Between these two there lay a broad zone comprising all the center of the country which was a land of blood and violence, where no law prevailed save that of the sword. From end to end it was dotted with castles, some held for one side, some for the other, and many mere robber strongholds, the scenes of gross and monstrous deeds, whose brute owners, knowing that they could never be called to account, made war upon all mankind, and wrung with rack and with flame the last shilling from all who fell into their savage hands. The fields had long been untilled. Commerce was dead. From Rennes in the east to Hennebon in the west, and from Dinan in the north to Nantes in the south, there was no spot where a man's life or a woman's honor was safe. Such was the land, full of darkness and blood, the saddest, blackest spot in Christendom, into which Knolles and his men were now advancing.

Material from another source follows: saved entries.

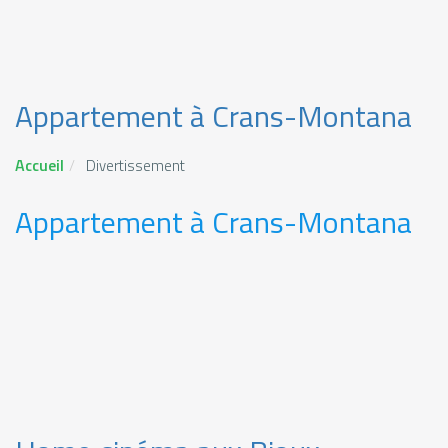
Appartement à Crans-Montana
Accueil
Divertissement
Appartement à Crans-Montana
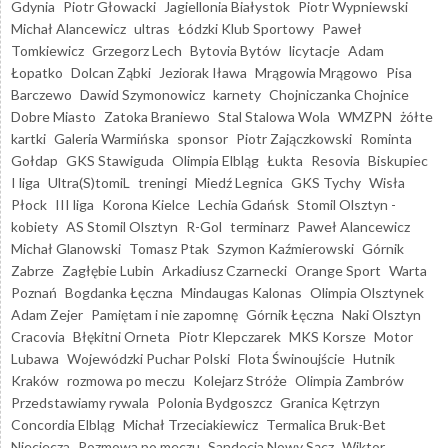
Gdynia
Piotr Głowacki
Jagiellonia Białystok
Piotr Wypniewski
Michał Alancewicz
ultras
Łódzki Klub Sportowy
Paweł
Tomkiewicz
Grzegorz Lech
Bytovia Bytów
licytacje
Adam
Łopatko
Dolcan Ząbki
Jeziorak Iława
Mrągowia Mrągowo
Pisa
Barczewo
Dawid Szymonowicz
karnety
Chojniczanka Chojnice
Dobre Miasto
Zatoka Braniewo
Stal Stalowa Wola
WMZPN
żółte
kartki
Galeria Warmińska
sponsor
Piotr Zajączkowski
Rominta
Gołdap
GKS Stawiguda
Olimpia Elbląg
Łukta
Resovia
Biskupiec
I liga
Ultra(S)tomiL
treningi
Miedź Legnica
GKS Tychy
Wisła
Płock
III liga
Korona Kielce
Lechia Gdańsk
Stomil Olsztyn -
kobiety
AS Stomil Olsztyn
R-Gol
terminarz
Paweł Alancewicz
Michał Glanowski
Tomasz Ptak
Szymon Kaźmierowski
Górnik
Zabrze
Zagłębie Lubin
Arkadiusz Czarnecki
Orange Sport
Warta
Poznań
Bogdanka Łęczna
Mindaugas Kalonas
Olimpia Olsztynek
Adam Zejer
Pamiętam i nie zapomnę
Górnik Łęczna
Naki Olsztyn
Cracovia
Błękitni Orneta
Piotr Klepczarek
MKS Korsze
Motor
Lubawa
Wojewódzki Puchar Polski
Flota Świnoujście
Hutnik
Kraków
rozmowa po meczu
Kolejarz Stróże
Olimpia Zambrów
Przedstawiamy rywala
Polonia Bydgoszcz
Granica Kętrzyn
Concordia Elbląg
Michał Trzeciakiewicz
Termalica Bruk-Bet
Nieciecza
Rozmowa po meczu
Sandecja Nowy Sącz
Wiktor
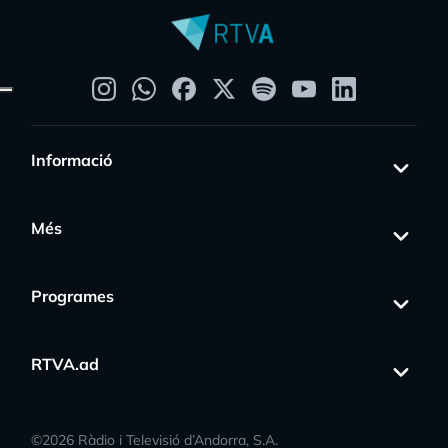
Informació
Més
Programes
RTVA.ad
©
2026
Ràdio i Televisió d’Andorra, S.A.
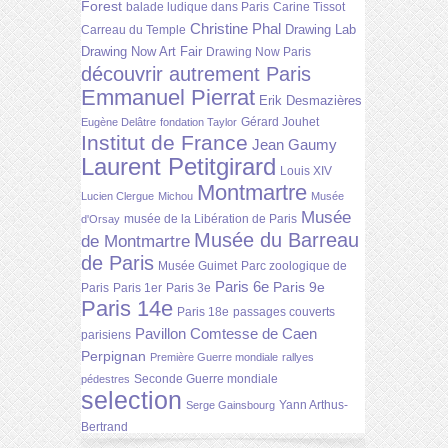
Forest
balade ludique dans Paris
Carine Tissot
Christine Phal
Drawing Lab
Carreau du Temple
Drawing Now Art Fair
Drawing Now Paris
découvrir autrement Paris
Emmanuel Pierrat
Erik Desmazières
Gérard Jouhet
Eugène Delâtre
fondation Taylor
Institut de France
Jean Gaumy
Laurent Petitgirard
Louis XIV
Montmartre
Lucien Clergue
Michou
Musée
Musée
musée de la Libération de Paris
d'Orsay
Musée du Barreau
de Montmartre
de Paris
Musée Guimet
Parc zoologique de
Paris 6e
Paris 9e
Paris
Paris 1er
Paris 3e
Paris 14e
Paris 18e
passages couverts
Pavillon Comtesse de Caen
parisiens
Perpignan
Première Guerre mondiale
rallyes
Seconde Guerre mondiale
pédestres
selection
Yann Arthus-
Serge Gainsbourg
Bertrand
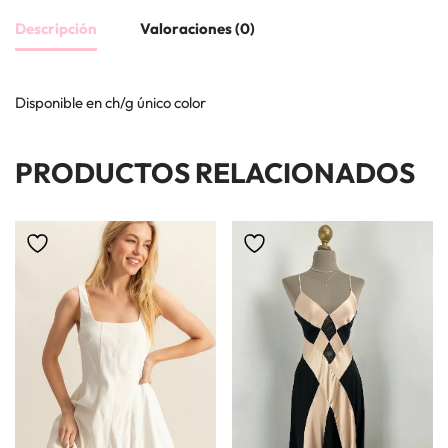
Descripción
Valoraciones (0)
Disponible en ch/g único color
PRODUCTOS RELACIONADOS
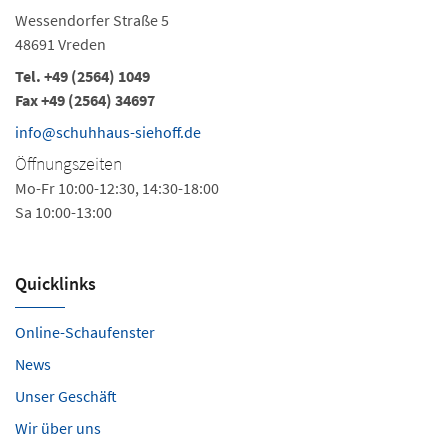
Wessendorfer Straße 5
48691 Vreden
Tel.
+49 (2564) 1049
Fax +49 (2564) 34697
info@schuhhaus-siehoff.de
Öffnungszeiten
Mo-Fr 10:00-12:30, 14:30-18:00
Sa 10:00-13:00
Quicklinks
Online-Schaufenster
News
Unser Geschäft
Wir über uns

But there was no sadness in the young heart of Nigel, as he rode by the side of Knolles at the head of a clump of spears, nor did it seem to him that Fate had led him into an unduly arduous path. On the contrary, he blessed the good fortune which had sent him into so delightful a country, and it seemed to him as he listened to dreadful stories of robber barons, and looked round at the black scars of war which lay branded upon the fair faces of the hills, that no hero of romances or trouveur had ever journeyed through such a land of promise, with so fair a chance of knightly venture and honorable advancement.

The Red Ferret was one deed toward his vow. Surely a second, and perhaps a better, was to be found somewhere upon this glorious countryside. He had borne himself as the others had in the sea-fight, and could not count it to his credit where he had done no more than mere duty. Something beyond this was needed for such a deed as could be laid at the feet of the Lady Mary. But surely it was to be found here in fermenting war-distracted Brittany. Then with two done it would be strange if he could not find occasion for that third one, which would complete his service and set him free to look her in the face once more. With the great yellow horse curveting beneath him, his Guildford armor gleaming in the sun, his sword clanking against his stirrup-iron, and his father's tough ash-spear in his hand, he rode with a light heart and a smiling face, looking eagerly to right and to left for any chance which his good Fate might send.

The road from Dinan to Caulnes, along which the small army was moving, rose and dipped over undulating ground, with a bare marshy plain upon the left where the river Rance ran down to the sea, while upon the right lay a wooded country with a few wretched villages, so poor and sordid that they had nothing with which to tempt the spoiler.